La domination des SUV et l'évolution des cibles
Les SUV représentent près de 70% des vols de voitures parmi celles équipées par Coyote Secure. Tous modèles confondus, les SUV hybrides représentent quant à eux presque un vol sur deux. « Souvent pour les métaux rares que contient leur pot catalytique et qui valent très chers, précise Stéphane Curtelin. Mais aussi parce que ce sont des véhicules faciles à revendre sur le marché de l'occasion ».
La demande évolue cependant. « Ce que nous notons en 2025, c'est l'augmentation significative des vols de deux autres catégories de véhicules, les véhicules utilitaires (VUL) qui représentent désormais plus de 11% des vols en France et les véhicules de loisirs (VL), comme les vans ou les camping-cars, qui ont augmenté de 30% », détaille le directeur marketing et produits Coyote. « Ces types de véhicules sont très chers, et souvent bien remplis pour les utilitaires, et très rentables à la revente ».
« Ce qui se vole le plus, c'est aussi ce qui se vend le plus et les malfrats collent aux tendances du marché ».

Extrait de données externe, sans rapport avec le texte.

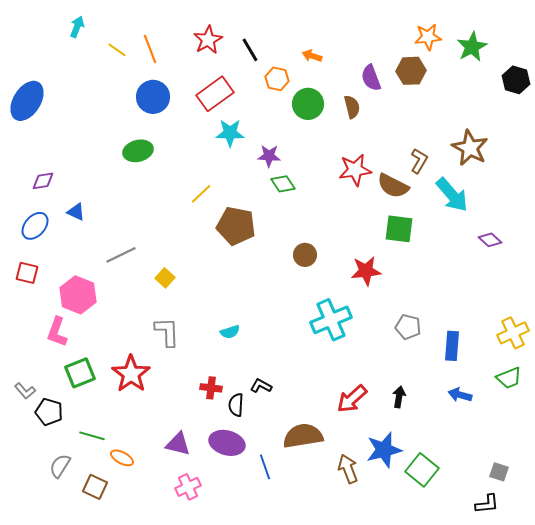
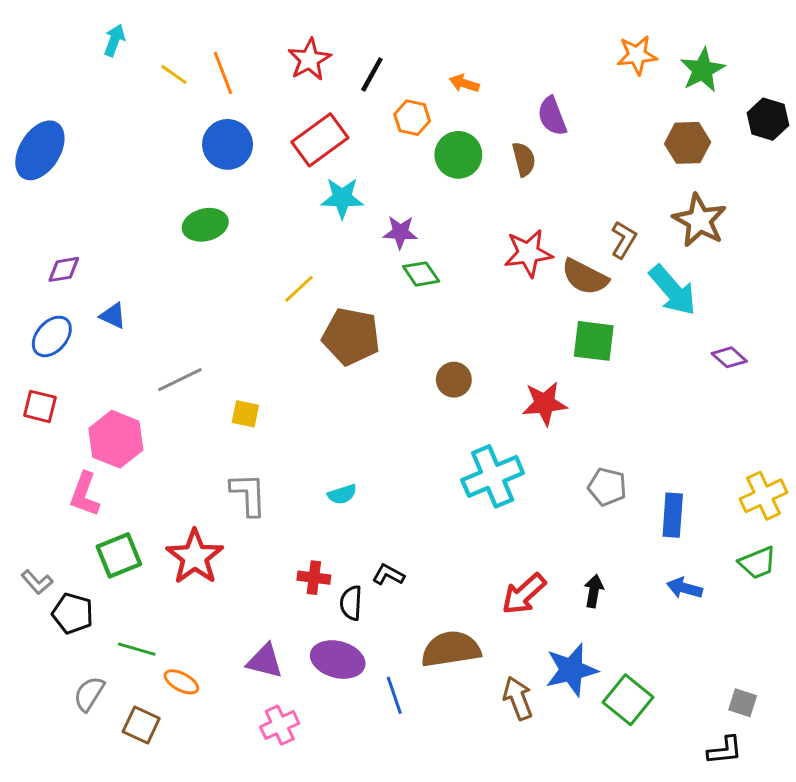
black line: (250, 50) -> (372, 74), turned 60
brown hexagon: (411, 71) -> (688, 143), moved
yellow square: (165, 278) -> (245, 414), turned -30

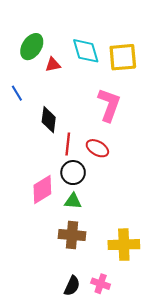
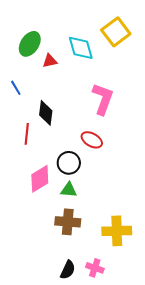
yellow square: (123, 57) -> (116, 32), moved, turned -32
red line: (68, 144) -> (27, 134), moved

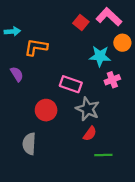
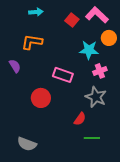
cyan arrow: (12, 31) -> (36, 12), moved
gray star: (88, 109) -> (96, 97), moved
gray semicircle: (29, 144) -> (27, 144), moved, turned -72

L'évolution des motorisations ciblées
Le profil des motorisations des véhicules ciblés par les malfrats évolue également. Selon Roole, premier club automobile de France :
- Les motorisations thermiques représentent encore 54% des véhicules volés
- Les véhicules hybrides atteignent près de 36%
- Les vols de modèles électriques restent marginaux à seulement 3%
Cette faible proportion pour les véhicules électriques s'explique par le fait qu'ils « sont plus difficiles à revendre et nécessitent un long temps de stationnement pour une recharge complète, ce qui complique la fuite » selon Roole.
Des méthodes de plus en plus sophistiquées
Les malfrats ne choisissent pas leurs cibles au hasard. Ils effectuent des repérages minutieux, étudient les lieux de stationnement, sélectionnent des voitures dont les pièces se revendent bien, et privilégient les couleurs les plus répandues, faciles à maquiller selon le marché du neuf et de l'occasion.
Mais c'est surtout la vulnérabilité électronique qui attire désormais les voleurs. « Les vols sont depuis ces dernières années désormais technologiques, dans 9 cas sur 10, précise Stéphane Curtelin. C'est-à-dire qu'on hacke votre voiture comme on craque un ordinateur, un smartphone ».
Par exemple, pour les véhicules équipés de clés mains libres, « des malfrats en récupèrent les ondes, retrouvent votre véhicule garé pas très loin de chez vous, reproduisent vos ondes et partent en quelques secondes au volant de votre véhicule », illustre Stéphane Curtelin. Les prises OBD sont également utilisées pour le vol de véhicules par « les filières un peu plus organisées ».